Each year, the state pension will increase by the highest rate of inflation, 2.5%, or average wage growth for a set period – under a deal called the triple lock.
But the triple lockdown is expected to work in favor of retirees next year, as wage growth is expected to rise 8% in the three months to July, according to the Office for Budget Responsibility (OBR) today.
This record increase in wages is due to the fact that average incomes were lower during the lockdown and then increased again when the country started to return to work.
An 8% increase in the period means the state full pension goes from the current maximum of £ 179.60 per week to £ 194 from April 2022.
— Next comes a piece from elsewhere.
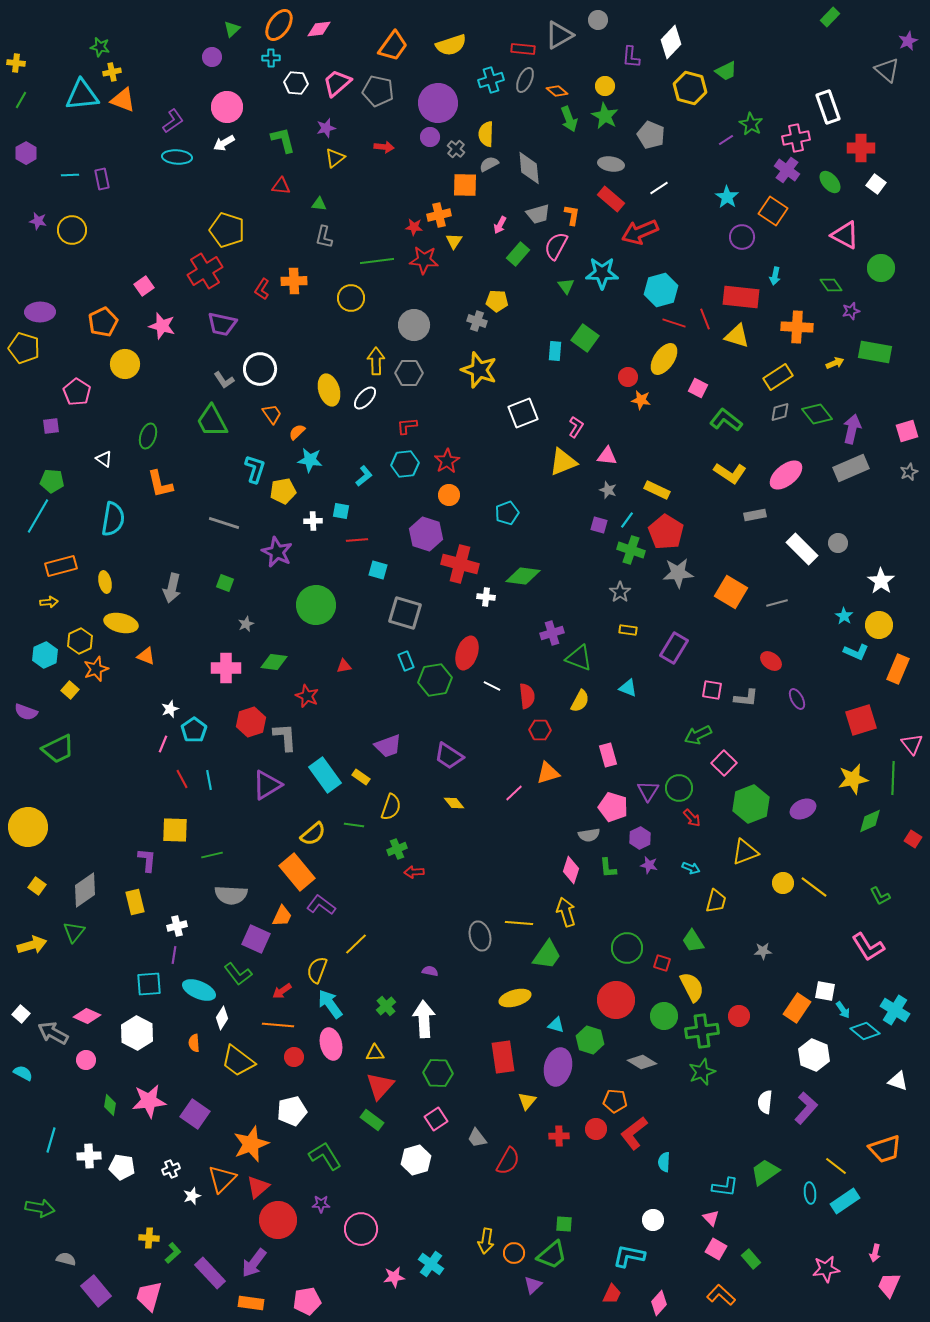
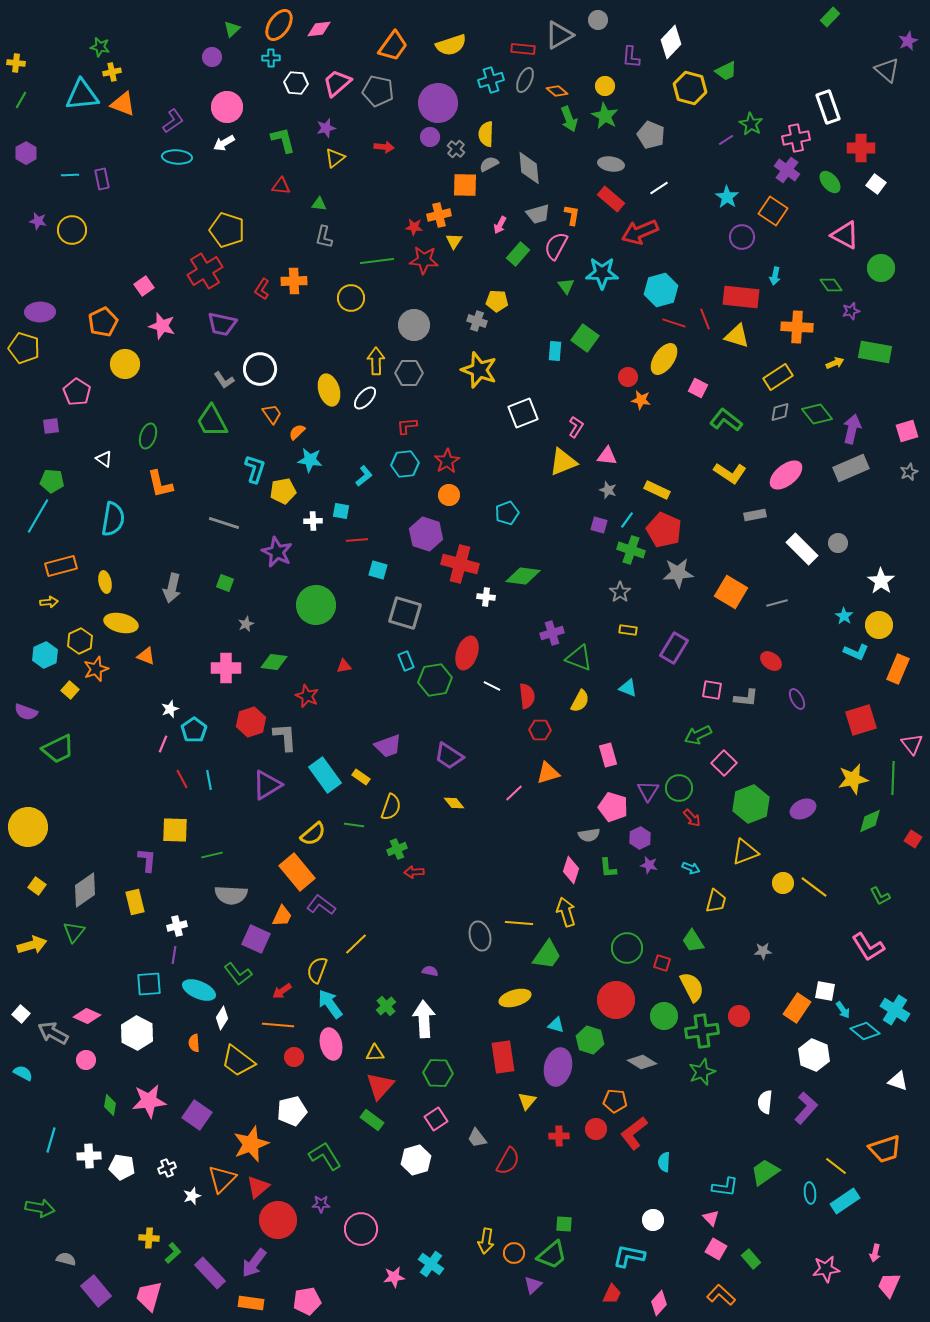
orange triangle at (123, 100): moved 4 px down
red pentagon at (666, 532): moved 2 px left, 2 px up; rotated 8 degrees counterclockwise
purple square at (195, 1114): moved 2 px right, 1 px down
white cross at (171, 1169): moved 4 px left, 1 px up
Last month, the Office for National Statistics issued a similar judgment to the OBR, claiming wages increased by 8.4% in the year until April 2021.
How much will I be entitled to the additional state pension?
An 8.4% increase would mean the state’s current full pension would rise to £ 194.60 per week from next April.
But the actual amount you get depends on your national insurance record.
Older retirees claiming the basic state pension, currently no more than £ 137.60 per week, would get an additional £ 11.55, bringing the total to £ 149.15.
It is open to men born before April 6, 1951 and to women born before April 6, 1953.
The 8.4% increase would mean the Treasury would spend an additional £ 3bn on the state pension in 2022.
What is the certainty of this increase in the state pension?
Technically, that’s 100% certain – the way the triple lock on state pensions has worked since 2010 would guarantee that.
But this is an unusual time, and politicians may step in to curtail retiree celebrations.
Some Tory MPs already want to mitigate the massive increase, arguing the country cannot afford to pay additional retirees due to a pay odd when it already has a huge bill for Covid-19.
Despite popular belief, there is no state pension “kitty” that is built while we work and pay for national insurance.
Instead, the state pension for retirees today is paid by those who are currently working.
For this reason, MPs also believe workers will oppose a sharp increase in state pensions as many have seen their wages and benefits cut during the pandemic.
Speaking to the Telegraph, Nigel Mills, Conservative chair of the all-party parliamentary group on pensions, said: “The triple lock was not meant to be based on artificially offline income data. “
Chancellor Rishi Sunak has reportedly already considered watering down the triple lock, even before the wage hike.
However, the current 8% increase to 8.4% may also change slightly in the coming months.
The state pension increase is signed in November of each year.
In April, the state pension increased by 2.5% per week thanks to the triple lock.
The state pension is generally paid every four weeks , suffering.
It’s vital for retirees, but many are unknowingly underpaid and not getting the payments they deserve.
If you have a shortfall in your pension, you may be able to apply for pension credits to reload it.